Your heart is an amazing organ that works tirelessly to pump blood and oxygen throughout your body. Making the right food choices can have a profound impact on the health of your heart. With the many challenges of running an agricultural business, farmers and workers have to take care of their heart. It starts with eating right.

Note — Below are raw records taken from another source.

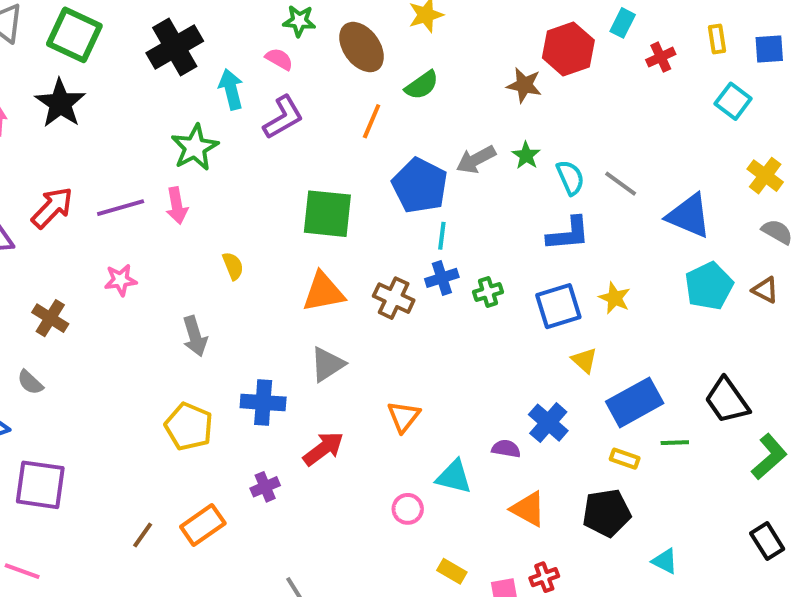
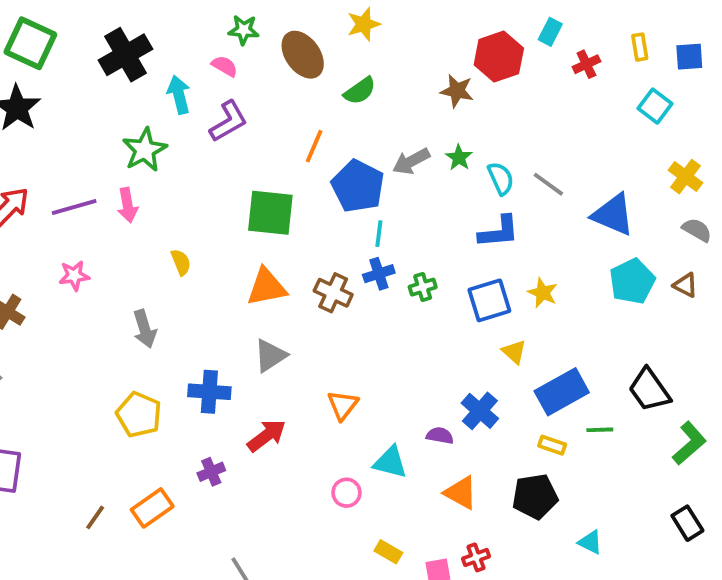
orange line: (372, 121) -> (314, 146), moved

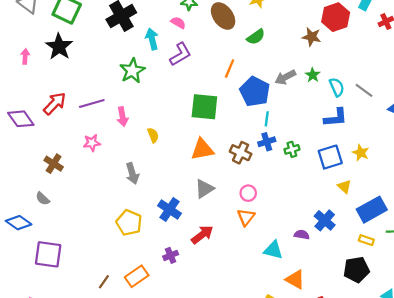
pink arrow: (127, 205) -> (122, 117), moved
blue cross: (209, 392) -> (169, 210), turned 30
pink circle: (346, 493) -> (248, 193), moved
orange triangle: (461, 493) -> (295, 279), moved

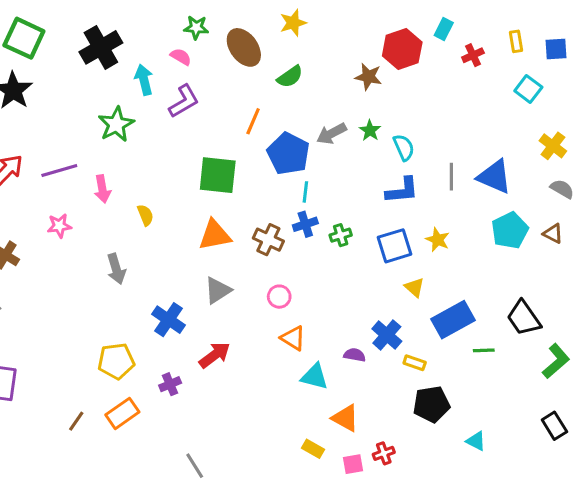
gray line: (364, 90) -> (451, 177), moved, turned 54
orange triangle: (246, 217) -> (293, 338), moved, turned -36
yellow pentagon: (129, 223) -> (116, 361), moved, turned -30
yellow rectangle: (366, 240) -> (415, 363), moved

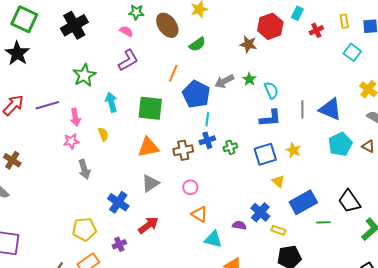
cyan arrow: (144, 80) -> (111, 102), moved
pink star: (59, 226) -> (71, 141), moved
brown cross: (268, 240) -> (183, 150), turned -36

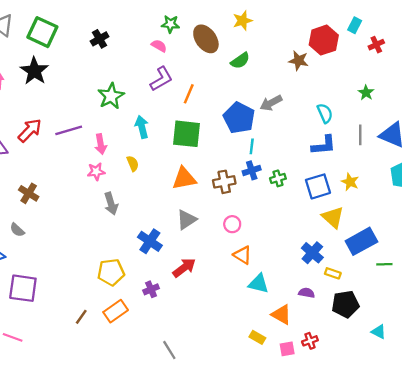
black cross: (74, 25) -> (100, 39), size x0.6
orange line: (173, 73) -> (189, 94), moved
green star: (249, 79) -> (366, 93), moved
yellow triangle: (278, 181) -> (333, 217), size x1.5
purple semicircle: (239, 225) -> (307, 293), moved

In an article published on Health For Mzansi, Dr Nontuthuko Mashimane, an iridologist and founder of Evolve Genix, explains why a variety of fruits and vegetables are key to a healthy heart. And if you enjoy meat and poultry, lean and unprocessed is the way to go.

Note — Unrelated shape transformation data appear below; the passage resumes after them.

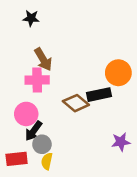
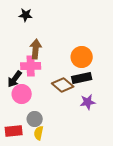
brown arrow: (43, 59) -> (36, 49), turned -144
orange circle: (118, 73) -> (82, 57), moved
black arrow: (33, 131) -> (15, 79), moved
purple star: (121, 142) -> (88, 102), moved

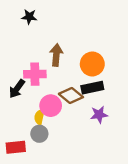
brown arrow: (36, 49) -> (56, 55), moved
pink circle: (22, 94) -> (51, 106), moved
yellow semicircle: (39, 133) -> (39, 117), moved

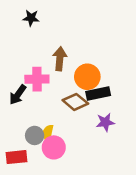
orange circle: (92, 64) -> (87, 77), moved
pink circle: (51, 106) -> (54, 147), moved
yellow semicircle: (39, 117) -> (48, 133), moved
gray circle: (39, 134) -> (35, 135), moved

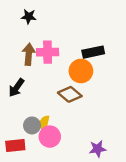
brown arrow: (60, 59) -> (29, 54), moved
pink cross: (37, 79) -> (48, 52), moved
black rectangle: (98, 93) -> (93, 52), moved
purple star: (105, 122) -> (98, 149), moved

Don’t overlook the effects of your everyday habits on your heart health, warns Mashimane. Habits like drinking energy drinks, drinking too much alcohol and smoking can have a negative impact on the heart.
“Alone and together, they set the stage for artery-damaging atherosclerosis and spur it onward. They do this by deranging metabolism and changing cells and tissues.”
Dietary considerations for heart health
According to Association for Dietetics in South Africa (Adsa) spokesperson Megan Pentz-Kluyts, a nutrition and dietetics consultant with a focus on cardiovascular health based in Cape Town, what you consume and don’t eat is merely one element of the puzzle.
Pentz-Kluyts suggests that oily fish, sardines, butterfish, salmon, mackerel, herring snoek, and fresh tuna are some of the best sources of omega-3 fatty acids.
In addition, plant-based sources of omega-3 fatty acids include leafy green vegetables, such as spinach, as well as nuts and seeds, such as walnuts, Brazil nuts, and pecans, add chai seeds and flaxseeds – in acceptable amounts to up your intake.
To select healthful oils, she recommends choosing between canola seed oil and linseed or flaxseed oil.
Pentz-Kluyts states that egg yolks (omega-3 poultry eggs) are an excellent source of omega-3 fatty acids and quality protein.
“Researchers found that seasoning foods with about 1.3 teaspoons (a heaped teaspoon) of dried herbs and spices a day was linked with a lower blood pressure after four weeks.”